Top of Supplied data
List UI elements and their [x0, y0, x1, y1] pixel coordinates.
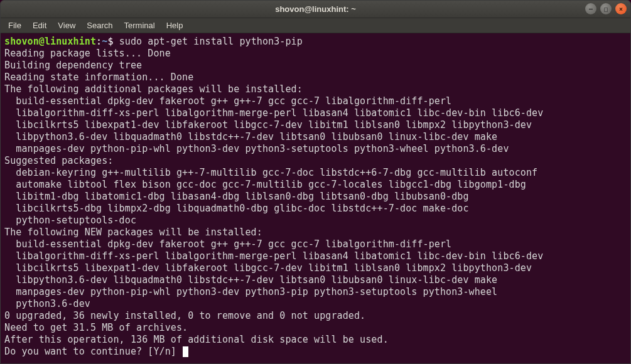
output-line: Do you want to continue? [Y/n]: [4, 346, 182, 357]
output-line: libpython3.6-dev libquadmath0 libstdc++-…: [4, 131, 497, 142]
menu-terminal[interactable]: Terminal: [119, 19, 160, 31]
output-line: The following additional packages will b…: [4, 83, 303, 95]
output-line: The following NEW packages will be insta…: [4, 227, 262, 238]
output-line: 0 upgraded, 36 newly installed, 0 to rem…: [4, 310, 365, 321]
menu-search[interactable]: Search: [82, 19, 117, 31]
output-line: Need to get 31.5 MB of archives.: [4, 322, 188, 333]
menu-view[interactable]: View: [53, 19, 80, 31]
minimize-icon: –: [589, 6, 593, 13]
menu-help[interactable]: Help: [161, 19, 188, 31]
prompt-separator: :: [96, 36, 102, 47]
output-line: build-essential dpkg-dev fakeroot g++ g+…: [4, 95, 451, 107]
menu-edit[interactable]: Edit: [28, 19, 51, 31]
menubar: File Edit View Search Terminal Help: [1, 18, 630, 33]
menu-file[interactable]: File: [3, 19, 26, 31]
output-line: debian-keyring g++-multilib g++-7-multil…: [4, 167, 537, 178]
output-line: python3.6-dev: [4, 298, 90, 309]
output-line: Building dependency tree: [4, 60, 142, 71]
close-icon: ×: [619, 6, 623, 13]
prompt-dollar: $: [107, 36, 119, 47]
output-line: Suggested packages:: [4, 155, 113, 166]
cursor-icon: [183, 346, 188, 357]
maximize-button[interactable]: □: [600, 3, 612, 14]
prompt-user-host: shovon@linuxhint: [4, 36, 96, 47]
output-line: manpages-dev python-pip-whl python3-dev …: [4, 143, 509, 154]
window-title: shovon@linuxhint: ~: [275, 4, 356, 14]
output-line: automake libtool flex bison gcc-doc gcc-…: [4, 179, 526, 190]
terminal-window: shovon@linuxhint: ~ – □ × File Edit View…: [0, 0, 631, 364]
output-line: python-setuptools-doc: [4, 215, 136, 226]
titlebar: shovon@linuxhint: ~ – □ ×: [1, 1, 630, 18]
terminal-body[interactable]: shovon@linuxhint:~$ sudo apt-get install…: [1, 33, 630, 363]
minimize-button[interactable]: –: [585, 3, 596, 14]
output-line: Reading package lists... Done: [4, 48, 171, 59]
output-line: build-essential dpkg-dev fakeroot g++ g+…: [4, 238, 451, 250]
maximize-icon: □: [604, 6, 608, 13]
command-text: sudo apt-get install python3-pip: [119, 36, 303, 47]
close-button[interactable]: ×: [615, 3, 627, 14]
window-controls: – □ ×: [585, 3, 627, 14]
prompt-path: ~: [102, 36, 107, 47]
output-line: libcilkrts5 libexpat1-dev libfakeroot li…: [4, 119, 532, 131]
output-line: libpython3.6-dev libquadmath0 libstdc++-…: [4, 274, 497, 286]
output-line: After this operation, 136 MB of addition…: [4, 334, 389, 345]
output-line: Reading state information... Done: [4, 72, 193, 83]
output-line: libalgorithm-diff-xs-perl libalgorithm-m…: [4, 107, 543, 119]
output-line: libalgorithm-diff-xs-perl libalgorithm-m…: [4, 250, 543, 262]
output-line: manpages-dev python-pip-whl python3-dev …: [4, 286, 497, 297]
output-line: libitm1-dbg libatomic1-dbg libasan4-dbg …: [4, 191, 469, 202]
output-line: libcilkrts5-dbg libmpx2-dbg libquadmath0…: [4, 203, 469, 214]
output-line: libcilkrts5 libexpat1-dev libfakeroot li…: [4, 262, 532, 274]
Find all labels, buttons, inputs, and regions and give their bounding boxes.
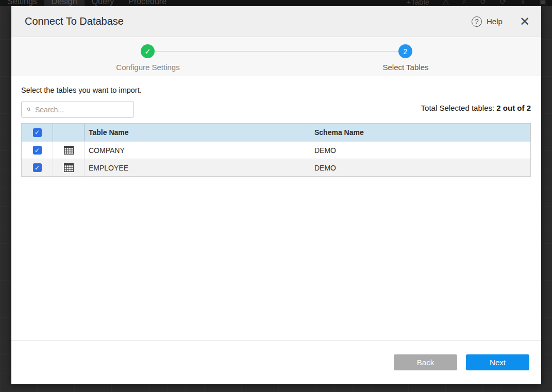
search-icon [27,106,31,113]
tab-settings[interactable]: Settings [0,0,44,6]
table-row[interactable]: ✓ EMPLOYEE DEMO [22,159,530,176]
table-row[interactable]: ✓ COMPANY DEMO [22,141,530,159]
table-name-cell: EMPLOYEE [85,159,310,176]
table-name-cell: COMPANY [85,142,310,159]
row-checkbox[interactable]: ✓ [33,163,42,172]
tables-list: ✓ Table Name Schema Name ✓ [21,123,531,177]
close-icon[interactable]: ✕ [520,16,530,27]
camera-icon[interactable]: ▣ [540,0,547,6]
table-name-column-header: Table Name [85,124,310,141]
next-button[interactable]: Next [466,354,529,370]
step-2-label: Select Tables [383,63,429,72]
icon-column-header [53,124,85,141]
schema-name-cell: DEMO [310,142,530,159]
refresh-icon[interactable]: ⟳ [500,0,507,6]
dialog-body: Select the tables you want to import. To… [11,76,541,340]
select-all-checkbox[interactable]: ✓ [33,128,42,137]
back-button[interactable]: Back [394,354,457,370]
dialog-footer: Back Next [11,340,541,384]
undo-icon[interactable]: ↺ [480,0,487,6]
step-1-label: Configure Settings [116,63,179,72]
zoom-icon[interactable]: ⌕ [462,0,466,6]
dialog-title: Connect To Database [25,15,124,27]
row-checkbox[interactable]: ✓ [33,146,42,155]
export-icon[interactable]: ⇩ [520,0,526,6]
total-selected-summary: Total Selected tables: 2 out of 2 [421,104,531,112]
table-grid-icon [64,146,74,155]
total-selected-value: 2 out of 2 [496,104,531,112]
table-header-row: ✓ Table Name Schema Name [22,123,530,141]
help-icon[interactable]: ? [472,16,482,27]
triangle-icon[interactable]: △ [443,0,449,6]
total-selected-label: Total Selected tables: [421,104,497,112]
add-table-button[interactable]: +Table [407,0,430,6]
tab-design[interactable]: Design [44,0,85,6]
instruction-text: Select the tables you want to import. [21,86,531,94]
search-box [21,101,134,118]
table-grid-icon [64,163,74,172]
schema-name-column-header: Schema Name [310,124,530,141]
step-2-indicator: 2 [398,44,412,58]
stepper-connector [155,51,399,52]
schema-name-cell: DEMO [310,159,530,176]
search-input[interactable] [35,106,128,114]
connect-to-database-dialog: Connect To Database ? Help ✕ ✓ 2 Configu… [11,6,541,384]
step-1-complete-icon: ✓ [141,44,155,58]
wizard-stepper: ✓ 2 Configure Settings Select Tables [11,37,541,76]
app-toolbar: Settings Design Query Procedure +Table △… [0,0,552,6]
tab-query[interactable]: Query [85,0,122,6]
help-button[interactable]: Help [487,17,503,26]
tab-procedure[interactable]: Procedure [121,0,174,6]
dialog-header: Connect To Database ? Help ✕ [11,6,541,37]
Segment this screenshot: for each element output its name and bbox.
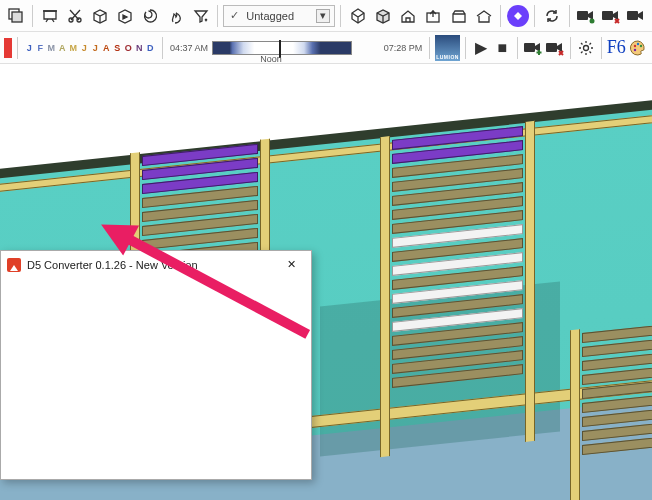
toolbar-separator <box>517 37 518 59</box>
toolbar-separator <box>17 37 18 59</box>
sketchup-app-icon <box>7 258 21 272</box>
toolbar-separator <box>340 5 341 27</box>
filter-expand-icon[interactable] <box>189 4 212 28</box>
noon-label: Noon <box>258 54 284 64</box>
svg-rect-10 <box>546 43 557 52</box>
open-box-icon[interactable] <box>447 4 470 28</box>
red-tab-icon[interactable] <box>4 38 12 58</box>
toolbar-separator <box>534 5 535 27</box>
roof-icon[interactable] <box>472 4 495 28</box>
svg-point-11 <box>583 45 588 50</box>
spiral-icon[interactable] <box>139 4 162 28</box>
month-letter: A <box>102 43 111 53</box>
box-icon[interactable] <box>88 4 111 28</box>
lumion-plugin-icon[interactable]: LUMION <box>435 35 460 61</box>
play-button[interactable]: ▶ <box>471 36 491 60</box>
sunrise-label: 04:37 AM <box>168 43 210 53</box>
month-letter: O <box>124 43 133 53</box>
toolbar-separator <box>500 5 501 27</box>
toolbar-separator <box>465 37 466 59</box>
stop-button[interactable]: ■ <box>492 36 512 60</box>
camera-remove-icon[interactable] <box>545 36 565 60</box>
svg-rect-8 <box>627 11 638 20</box>
month-letter: M <box>69 43 78 53</box>
month-letter: M <box>47 43 56 53</box>
shadow-rect-icon[interactable] <box>4 4 27 28</box>
flame-icon[interactable] <box>164 4 187 28</box>
time-toolbar: JFMAMJJASOND 04:37 AM Noon 07:28 PM LUMI… <box>0 32 652 64</box>
home-icon[interactable] <box>397 4 420 28</box>
chevron-down-icon[interactable]: ▾ <box>316 9 330 23</box>
solid-box-icon[interactable] <box>371 4 394 28</box>
gear-icon[interactable] <box>576 36 596 60</box>
toolbar-separator <box>217 5 218 27</box>
close-button[interactable]: ✕ <box>275 254 307 276</box>
box-play-icon[interactable] <box>114 4 137 28</box>
present-icon[interactable] <box>38 4 61 28</box>
toolbar-separator <box>32 5 33 27</box>
toolbar-separator <box>569 5 570 27</box>
palette-icon[interactable] <box>628 36 648 60</box>
month-letter: N <box>135 43 144 53</box>
month-letter: F <box>36 43 45 53</box>
svg-rect-9 <box>524 43 535 52</box>
svg-point-6 <box>590 18 595 23</box>
month-letter: S <box>113 43 122 53</box>
month-letter: D <box>146 43 155 53</box>
month-letter: J <box>25 43 34 53</box>
diamond-box-icon[interactable] <box>346 4 369 28</box>
time-slider[interactable] <box>212 41 352 55</box>
month-letter: J <box>80 43 89 53</box>
refresh-icon[interactable] <box>540 4 563 28</box>
f6-script-icon[interactable]: F6 <box>606 36 626 60</box>
toolbar-separator <box>429 37 430 59</box>
camera-x-icon[interactable] <box>600 4 623 28</box>
tags-dropdown-value: Untagged <box>246 10 294 22</box>
svg-point-12 <box>634 44 636 46</box>
svg-rect-1 <box>12 12 22 22</box>
main-toolbar: ✓ Untagged ▾ <box>0 0 652 32</box>
svg-rect-7 <box>602 11 613 20</box>
month-letter: J <box>91 43 100 53</box>
svg-point-13 <box>637 42 639 44</box>
d5-converter-dialog: D5 Converter 0.1.26 - New Version ✕ <box>0 250 312 480</box>
tags-dropdown[interactable]: ✓ Untagged ▾ <box>223 5 335 27</box>
svg-point-14 <box>640 44 642 46</box>
camera-plain-icon[interactable] <box>625 4 648 28</box>
sunset-label: 07:28 PM <box>382 43 425 53</box>
toolbar-separator <box>162 37 163 59</box>
camera-dot-icon[interactable] <box>575 4 598 28</box>
svg-rect-5 <box>577 11 588 20</box>
camera-add-icon[interactable] <box>523 36 543 60</box>
toolbar-separator <box>601 37 602 59</box>
month-letter: A <box>58 43 67 53</box>
svg-point-15 <box>634 48 636 50</box>
d5-plugin-icon[interactable] <box>506 4 529 28</box>
model-stair <box>570 318 652 500</box>
tag-check-icon: ✓ <box>230 9 240 22</box>
toolbar-separator <box>570 37 571 59</box>
cut-icon[interactable] <box>63 4 86 28</box>
month-scale[interactable]: JFMAMJJASOND <box>23 43 157 53</box>
model-stair <box>380 121 535 457</box>
export-icon[interactable] <box>422 4 445 28</box>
Bottom of Supplied data
Your task –
Find the lines above holding the word "Edit" and show them.

Solution below –
menu-edit[interactable]: Edit: [28, 19, 51, 31]
menubar: File Edit View Search Terminal Help: [1, 18, 630, 33]
terminal-window: shovon@linuxhint: ~ – □ × File Edit View…: [0, 0, 631, 364]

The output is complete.